I’ve heard that too (but nothing beyond speculation), and I’ve heard that Pages on iPad almost certainly uses a WebKit engine—that seems to be much more of a certainty, especially considering the state of UIKit’s limitations—and yes, nobody else is allowed to use that as an editable engine. Apps have been rejected for trying. Though I have to disagree on what WebKit is capable of. Line-spacing and indents would not be a problem for the CSS parsing aspect of it to handle. CSS can be set up to operate on a base font size, and then operating off of that, you can specify unit measurements relative to the font size. So a line spacing of 1.2 factor would be defined in CSS as “line-height: 1.2em”, which would proportionally increase according to the base font size. It is also capable of absolute sizing in pixel and point units bases. As for indenting, there is the text-indent CSS rule. By itself, it will indent the first line of a block (usually a paragraph) by absolute or ‘em’ unit. As a negative float, you can specify hanging indents; and with padding-left/right, it is possible to do full indents—blockquote style narrower margin sections (not intuitively, CSS margin rules are usually not the best solution here for various box model reasons). Meanwhile inter-paragraph spacing can be handled with block padding and/or margins as well. The whole RTF Spacing ruler would be trivial to implement in CSS.

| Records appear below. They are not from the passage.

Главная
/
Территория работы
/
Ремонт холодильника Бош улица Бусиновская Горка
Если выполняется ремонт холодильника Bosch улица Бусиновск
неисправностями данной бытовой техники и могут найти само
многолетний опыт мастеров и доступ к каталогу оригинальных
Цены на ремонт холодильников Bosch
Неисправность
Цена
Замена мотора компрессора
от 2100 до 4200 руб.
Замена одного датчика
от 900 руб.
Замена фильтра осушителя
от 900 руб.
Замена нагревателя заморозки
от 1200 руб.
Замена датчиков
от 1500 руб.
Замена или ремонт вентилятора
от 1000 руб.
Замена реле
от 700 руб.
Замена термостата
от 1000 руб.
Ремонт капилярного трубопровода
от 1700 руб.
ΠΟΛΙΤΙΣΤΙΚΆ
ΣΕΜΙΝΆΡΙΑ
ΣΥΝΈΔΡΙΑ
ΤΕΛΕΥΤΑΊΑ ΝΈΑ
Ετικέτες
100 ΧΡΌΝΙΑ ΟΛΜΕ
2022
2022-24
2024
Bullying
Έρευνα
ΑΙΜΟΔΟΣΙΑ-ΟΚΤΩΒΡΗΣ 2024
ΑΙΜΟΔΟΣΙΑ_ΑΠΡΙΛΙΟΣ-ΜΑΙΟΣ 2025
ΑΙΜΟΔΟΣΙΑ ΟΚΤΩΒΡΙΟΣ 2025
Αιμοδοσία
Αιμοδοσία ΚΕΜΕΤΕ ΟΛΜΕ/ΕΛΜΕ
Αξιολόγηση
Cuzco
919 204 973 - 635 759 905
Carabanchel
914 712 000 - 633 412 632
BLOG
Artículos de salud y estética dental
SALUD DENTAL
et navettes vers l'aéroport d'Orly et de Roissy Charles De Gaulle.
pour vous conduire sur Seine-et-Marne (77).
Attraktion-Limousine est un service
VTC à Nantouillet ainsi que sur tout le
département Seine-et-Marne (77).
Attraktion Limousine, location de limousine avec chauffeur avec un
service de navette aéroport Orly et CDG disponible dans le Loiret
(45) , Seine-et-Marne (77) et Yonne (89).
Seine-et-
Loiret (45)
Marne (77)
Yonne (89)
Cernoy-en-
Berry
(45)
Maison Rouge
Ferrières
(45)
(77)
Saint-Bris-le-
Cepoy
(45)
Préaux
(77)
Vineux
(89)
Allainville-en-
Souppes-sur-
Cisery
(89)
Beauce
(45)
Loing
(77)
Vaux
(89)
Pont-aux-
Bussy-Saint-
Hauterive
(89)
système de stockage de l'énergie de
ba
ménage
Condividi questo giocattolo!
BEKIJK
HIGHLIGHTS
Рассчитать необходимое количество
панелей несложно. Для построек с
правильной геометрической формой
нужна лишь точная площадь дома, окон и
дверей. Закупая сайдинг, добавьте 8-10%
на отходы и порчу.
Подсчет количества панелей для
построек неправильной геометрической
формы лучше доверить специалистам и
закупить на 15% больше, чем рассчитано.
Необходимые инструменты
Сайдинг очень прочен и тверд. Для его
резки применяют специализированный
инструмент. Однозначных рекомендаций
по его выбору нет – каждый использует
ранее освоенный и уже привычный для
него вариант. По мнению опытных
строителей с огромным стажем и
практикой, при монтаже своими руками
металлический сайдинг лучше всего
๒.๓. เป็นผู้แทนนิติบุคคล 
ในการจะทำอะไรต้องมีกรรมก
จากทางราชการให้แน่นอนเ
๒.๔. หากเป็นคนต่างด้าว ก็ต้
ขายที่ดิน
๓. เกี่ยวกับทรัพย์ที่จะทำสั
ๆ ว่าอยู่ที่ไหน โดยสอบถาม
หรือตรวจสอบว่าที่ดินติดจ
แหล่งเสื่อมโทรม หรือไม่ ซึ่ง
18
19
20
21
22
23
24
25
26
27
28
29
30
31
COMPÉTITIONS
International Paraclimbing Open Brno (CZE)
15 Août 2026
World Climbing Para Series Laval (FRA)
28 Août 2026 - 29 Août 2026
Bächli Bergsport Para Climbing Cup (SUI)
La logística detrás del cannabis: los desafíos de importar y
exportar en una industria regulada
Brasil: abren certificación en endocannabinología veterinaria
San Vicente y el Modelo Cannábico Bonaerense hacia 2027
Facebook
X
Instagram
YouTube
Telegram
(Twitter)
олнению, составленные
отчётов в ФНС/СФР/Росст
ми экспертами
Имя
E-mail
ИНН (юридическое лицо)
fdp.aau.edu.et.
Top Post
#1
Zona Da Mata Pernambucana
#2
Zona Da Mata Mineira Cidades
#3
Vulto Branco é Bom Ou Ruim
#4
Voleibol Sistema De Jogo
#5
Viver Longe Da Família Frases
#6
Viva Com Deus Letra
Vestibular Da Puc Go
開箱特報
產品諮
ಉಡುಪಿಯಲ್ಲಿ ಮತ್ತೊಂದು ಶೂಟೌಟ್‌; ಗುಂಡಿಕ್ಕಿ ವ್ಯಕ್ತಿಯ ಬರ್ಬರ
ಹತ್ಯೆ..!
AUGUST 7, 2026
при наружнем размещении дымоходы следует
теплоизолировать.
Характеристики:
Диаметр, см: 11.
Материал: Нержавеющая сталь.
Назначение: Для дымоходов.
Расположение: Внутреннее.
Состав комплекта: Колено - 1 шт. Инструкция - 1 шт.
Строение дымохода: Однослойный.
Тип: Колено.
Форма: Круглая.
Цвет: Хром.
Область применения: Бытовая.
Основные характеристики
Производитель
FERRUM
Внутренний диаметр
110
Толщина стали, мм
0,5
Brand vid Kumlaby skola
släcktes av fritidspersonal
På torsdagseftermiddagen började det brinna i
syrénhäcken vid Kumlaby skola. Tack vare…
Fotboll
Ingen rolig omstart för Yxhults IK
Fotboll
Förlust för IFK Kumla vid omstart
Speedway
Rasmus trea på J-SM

CSS 2.1 is capable of nearly every typographic convention used in word processors, what it definitely is weak in is text flow. Columns, for instance, are very difficult to handle correctly. True columns are height restrained and flow from one to another; virtually impossible with raw HTML/CSS2 as there is no good way to say, “content from container W should flow into container X and when W+X overflows, build containers Y & Z”. However, with WebKit using CSS 3 (which I’m relative sure it is nearly fully capable of by now), there are better techniques than the old hacks for doing this.
Isn’t WebKit heavily based upon the Open Source Konqueror HTML rendering engine though? I always understood it that Apple was basically using the OSS engine nearly verbatim, and I suppose I reinforced that notion when WebKit and Konqueror both came out with CSS3 support nearly simultaneously. That was years ago though, it could be that by now Apple has forked it far enough that it is no longer recogniseable from its roots.
All of that aside, the ability to manipulate it as one would an RTF editor is definitely Apple. Whatever OSS rendering engine is going on in the base of it, they’ve done all of the wiring between Cocoa and it, making it possible to real-time edit. If they’d just let everyone else in on the game, that would be fantastic.
One further thing: I wouldn’t be shocked if Pages (for the desktop) uses a more robust XML than XHTML, but is something based on XHTML and CSS. Thus they needn’t re-invent the wheel, but can build off of a fairly solid text rendering environment.